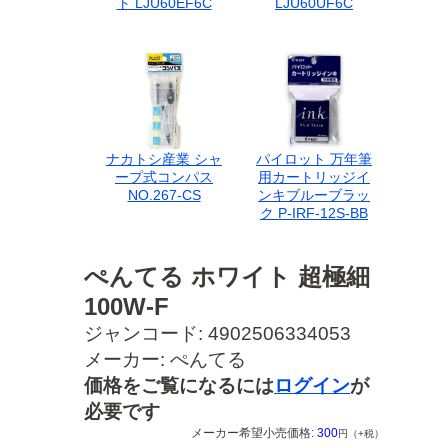
ト LJU60EF6C
LJU60UF6C
ナカトシ産業 シャ
パイロット 万年筆
ープ式コンパス
用カートリッジイ
NO.267-CS
ンキブルーブラッ
ク P-IRF-12S-BB
ぺんてる ホワイト 超極細
100W-F
ジャンコード: 4902506334053
メーカー: ぺんてる
価格をご覧になるには
ログイン
が
必要です
メーカー希望小売価格:
300
円（+税）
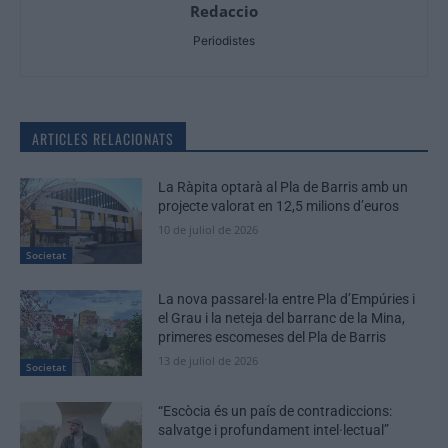
Redaccio
Periodistes
ARTICLES RELACIONATS
La Ràpita optarà al Pla de Barris amb un
projecte valorat en 12,5 milions d’euros
10 de juliol de 2026
Societat
La nova passarel·la entre Pla d’Empúries i
el Grau i la neteja del barranc de la Mina,
primeres escomeses del Pla de Barris
13 de juliol de 2026
Societat
“Escòcia és un país de contradiccions:
salvatge i profundament intel·lectual”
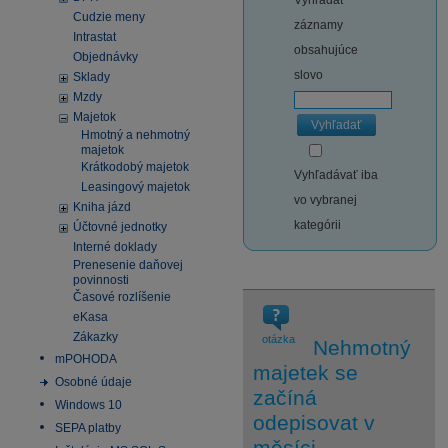
Vyhľadať
Cudzie meny
záznamy
Intrastat
obsahujúce
Objednávky
slovo
Sklady
Mzdy
Majetok
Vyhľadať
Hmotný a nehmotný
majetok
Krátkodobý majetok
Vyhľadávať iba
Leasingový majetok
vo vybranej
Kniha jázd
kategórii
Účtovné jednotky
Interné doklady
Prenesenie daňovej
povinnosti
Časové rozlíšenie
eKasa
Zákazky
otázka
Nehmotný
mPOHODA
majetek se
Osobné údaje
začíná
Windows 10
odepisovat v
SEPA platby
měsíci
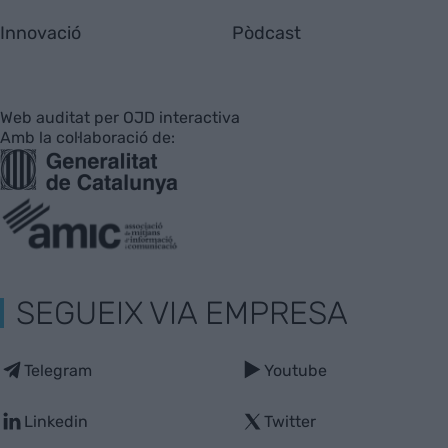
Innovació
Pòdcast
Web auditat per OJD interactiva
Amb la col·laboració de:
SEGUEIX VIA EMPRESA
Telegram
Youtube
Linkedin
Twitter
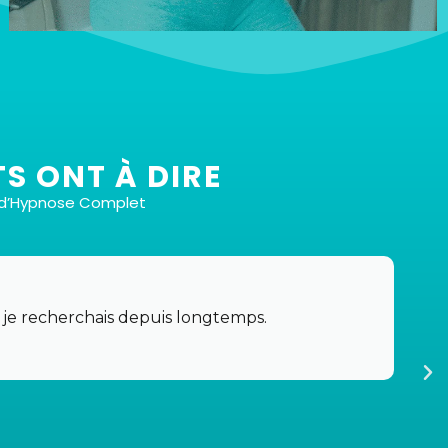
S ONT À DIRE
s d’Hypnose Complet
Total de 6 fichiers
Bien sûr ! Vous aurez six fichiers différents pour
 je recherchais depuis longtemps.
répondre à vos besoins et préférences spécifiques,
le tout pour un prix très compétitif de 37 euros.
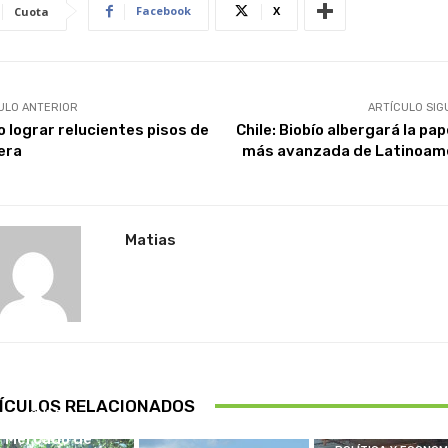
Facebook
X
Cuota
ULO ANTERIOR
ARTÍCULO SIG
 lograr relucientes pisos de
Chile: Biobío albergará la pa
era
más avanzada de Latinoam
Matias
ÍCULOS RELACIONADOS
CHILE
Mercado de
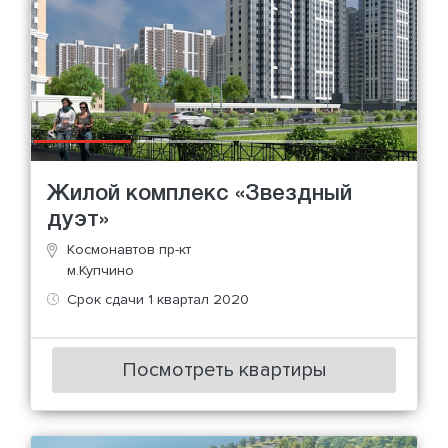
Жилой комплекс «Звездный
дуэт»
Космонавтов пр-кт
м.Купчино
Срок сдачи 1 квартал 2020
Посмотреть квартиры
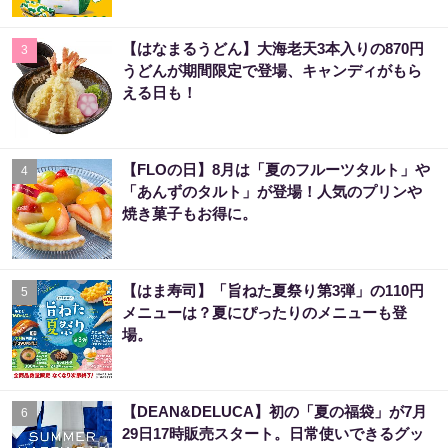
【はなまるうどん】大海老天3本入りの870円
3
うどんが期間限定で登場、キャンディがもら
える日も！
【FLOの日】8月は「夏のフルーツタルト」や
4
「あんずのタルト」が登場！人気のプリンや
焼き菓子もお得に。
【はま寿司】「旨ねた夏祭り第3弾」の110円
5
メニューは？夏にぴったりのメニューも登
場。
【DEAN&DELUCA】初の「夏の福袋」が7月
6
29日17時販売スタート。日常使いできるグッ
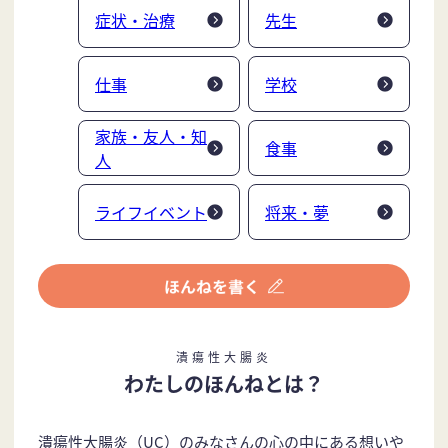
症状・治療
先生
仕事
学校
家族・友人・知
食事
人
ライフイベント
将来・夢
潰瘍性大腸炎
わたしのほんねとは？
潰瘍性大腸炎（UC）のみなさんの心の中にある想いや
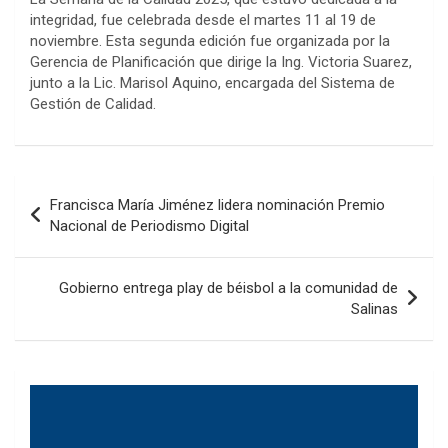
integridad, fue celebrada desde el martes 11 al 19 de
noviembre. Esta segunda edición fue organizada por la
Gerencia de Planificación que dirige la Ing. Victoria Suarez,
junto a la Lic. Marisol Aquino, encargada del Sistema de
Gestión de Calidad.
Navegación
Francisca María Jiménez lidera nominación Premio
de
Nacional de Periodismo Digital
entradas
Gobierno entrega play de béisbol a la comunidad de
Salinas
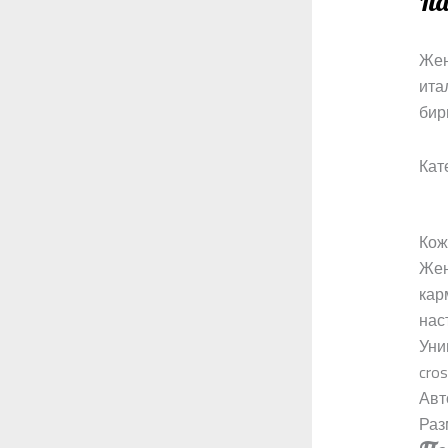
It
Жен
ита
бир
Кат
Кож
Жен
кар
нас
Уни
cro
Авт
Раз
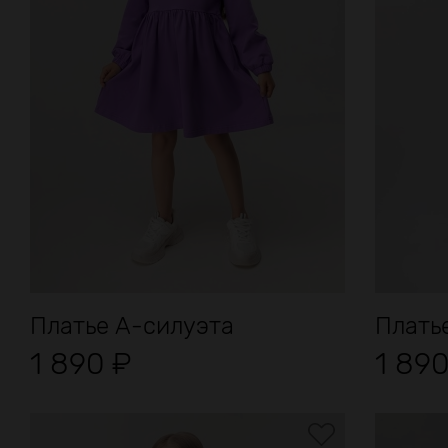
Платье А-силуэта
Плать
1 890
₽
1 89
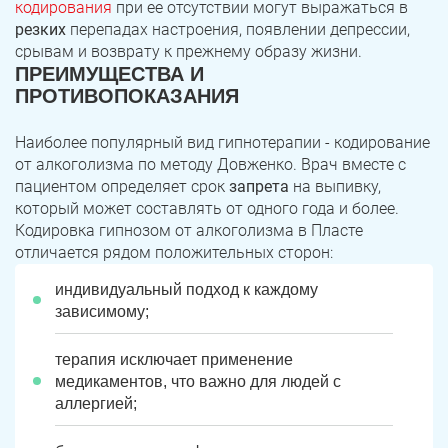
кодирования
при ее отсутствии могут выражаться в
резких
перепадах настроения, появлении депрессии,
срывам и возврату к прежнему образу жизни.
ПРЕИМУЩЕСТВА И
ПРОТИВОПОКАЗАНИЯ
Наиболее популярный вид гипнотерапии - кодирование
от алкоголизма по методу Довженко. Врач вместе с
пациентом определяет срок
запрета
на выпивку,
который может составлять от одного года и более.
Кодировка гипнозом от алкоголизма в Пласте
отличается рядом положительных сторон:
индивидуальный подход к каждому
зависимому;
терапия исключает применение
медикаментов, что важно для людей с
аллергией;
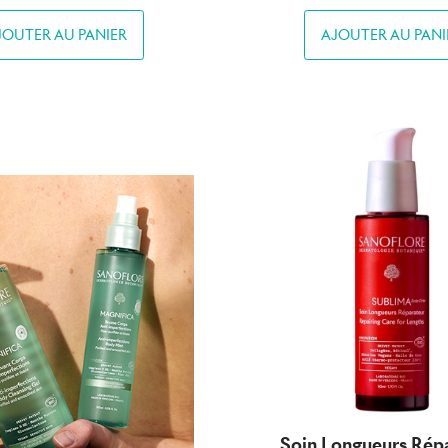
JOUTER AU PANIER
AJOUTER AU PANI
Soin Longueurs Rép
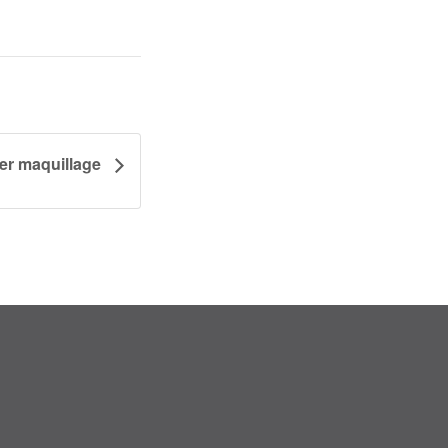
ier maquillage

________________________

When you copy the data above, keep each line exact and omit the pictures.

ト LJU60EF6C
LJU60UF6C
ナカトシ産業 シャ
パイロット 万年筆
ープ式コンパス
用カートリッジイ
NO.267-CS
ンキブルーブラッ
ク P-IRF-12S-BB
ぺんてる ホワイト 超極細
100W-F
ジャンコード: 4902506334053
メーカー: ぺんてる
価格をご覧になるには
ログイン
が
必要です
メーカー希望小売価格:
300
円（+税）
Redaccio
Periodistes
ARTICLES RELACIONATS
La Ràpita optarà al Pla de Barris amb un
projecte valorat en 12,5 milions d’euros
10 de juliol de 2026
Societat
La nova passarel·la entre Pla d’Empúries i
el Grau i la neteja del barranc de la Mina,
primeres escomeses del Pla de Barris
13 de juliol de 2026
Societat
“Escòcia és un país de contradiccions:
salvatge i profundament intel·lectual”
Vyhľadať
Cudzie meny
záznamy
Intrastat
obsahujúce
Objednávky
slovo
Sklady
Mzdy
Majetok
Vyhľadať
Hmotný a nehmotný
majetok
Krátkodobý majetok
Vyhľadávať iba
Leasingový majetok
vo vybranej
Kniha jázd
kategórii
Účtovné jednotky
Interné doklady
Prenesenie daňovej
povinnosti
Časové rozlíšenie
eKasa
Zákazky
otázka
Nehmotný
mPOHODA
majetek se
Osobné údaje
začíná
Windows 10
odepisovat v
SEPA platby
měsíci
Innovació
Pòdcast
Web auditat per OJD interactiva
Amb la col·laboració de:
SEGUEIX VIA EMPRESA
Telegram
Youtube
Linkedin
Twitter
S ONT À DIRE
s d’Hypnose Complet
Total de 6 fichiers
Bien sûr ! Vous aurez six fichiers différents pour
 je recherchais depuis longtemps.
répondre à vos besoins et préférences spécifiques,
le tout pour un prix très compétitif de 37 euros.
Facebook
X
Cuota
ULO ANTERIOR
ARTÍCULO SIG
 lograr relucientes pisos de
Chile: Biobío albergará la pa
era
más avanzada de Latinoam
Matias
ÍCULOS RELACIONADOS
CHILE
Mercado de
Жилой комплекс «Звездный
дуэт»
Космонавтов пр-кт
м.Купчино
Срок сдачи 1 квартал 2020
Посмотреть квартиры
【はなまるうどん】大海老天3本入りの870円
3
うどんが期間限定で登場、キャンディがもら
える日も！
【FLOの日】8月は「夏のフルーツタルト」や
4
「あんずのタルト」が登場！人気のプリンや
焼き菓子もお得に。
【はま寿司】「旨ねた夏祭り第3弾」の110円
5
メニューは？夏にぴったりのメニューも登
場。
【DEAN&DELUCA】初の「夏の福袋」が7月
6
29日17時販売スタート。日常使いできるグッ
症状・治療
先生
仕事
学校
家族・友人・知
食事
人
ライフイベント
将来・夢
潰瘍性大腸炎
わたしのほんねとは？
潰瘍性大腸炎（UC）のみなさんの心の中にある想いや
integridad, fue celebrada desde el martes 11 al 19 de
noviembre. Esta segunda edición fue organizada por la
Gerencia de Planificación que dirige la Ing. Victoria Suarez,
junto a la Lic. Marisol Aquino, encargada del Sistema de
Gestión de Calidad.
Navegación
Francisca María Jiménez lidera nominación Premio
de
Nacional de Periodismo Digital
entradas
Gobierno entrega play de béisbol a la comunidad de
Salinas
It
Жен
ита
бир
Кат
Кож
Жен
кар
нас
Уни
cro
Авт
Раз
Платье А-силуэта
Плать
1 890
₽
1 89
кодирования
при ее отсутствии могут выражаться в
резких
перепадах настроения, появлении депрессии,
срывам и возврату к прежнему образу жизни.
ПРЕИМУЩЕСТВА И
ПРОТИВОПОКАЗАНИЯ
Наиболее популярный вид гипнотерапии - кодирование
от алкоголизма по методу Довженко. Врач вместе с
пациентом определяет срок
запрета
на выпивку,
который может составлять от одного года и более.
Кодировка гипнозом от алкоголизма в Пласте
отличается рядом положительных сторон:
индивидуальный подход к каждому
зависимому;
терапия исключает применение
медикаментов, что важно для людей с
аллергией;
JOUTER AU PANIER
AJOUTER AU PANI
Soin Longueurs Rép
ier maquillage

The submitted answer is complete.